Instead, I settle for mentally going through the chapter, again and again, paying little attention to the view outside. It’s so routine that it’s drilled into my mind. I could close my eyes and know what road we’re passing on and what shops flank us.

Well...that’s an exaggeration. I have a really bad memory in everything except academics. But I bet Minha could.

Almost subconsciously, I keep an eye on the time. I’ve matched places along our route with the ideal time we should reach it, and today it seems we’ll reach just in time.

I sit back and try to relax, knowing I need to before a stressful day ahead. School is fun but it’s stressing too. My teachers expect me to ace everything, get the highest marks, answer every question, understand everything in a second. My friends expect me to be there, to solve their problems, to help them with their work. I expect myself to always be the best. Expectations, expectations, expectations.

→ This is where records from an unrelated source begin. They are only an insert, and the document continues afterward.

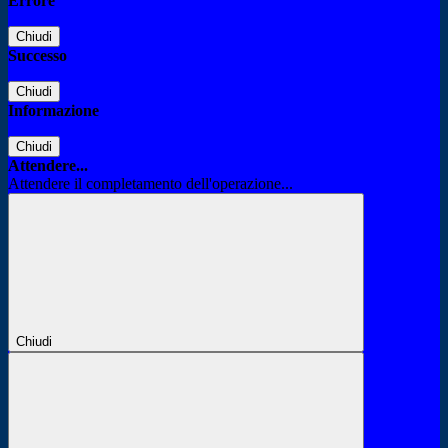
Errore
Chiudi
Successo
Chiudi
Informazione
Chiudi
Attendere...
Attendere il completamento dell'operazione...
Chiudi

I close my eyes and try to think about nothing till we reach school.

“Allah Hafiz,” I call to my mother, and then leave the car, my bag slung over my shoulder. I find a classmate, Aliya, entering just after me and wave to her. She smiles and joins me.

“Prepared for the test?” I ask her, though I know she will be. She’s always prepared.

“You know it,” Aliya says. “Prepared and confident. You?”

I shrug. “Do you have to ask?”

She laughs. “Classic Maheen. I bet you didn’t even study, and you’re going to ace it.”

I smile, keeping my thoughts and anxiety to myself. It’s something that we, the smart kids, do: pretend we only study for five minutes before the test and then shrug when our teachers hand us the paper marked with a big A+.

Oh, I just remembered about the test this morning, we say casually. Wasn’t that hard, though, and I got a hundred per cent. We also make sure to keep the paper flipped over, so that everyone can see just how smart we are.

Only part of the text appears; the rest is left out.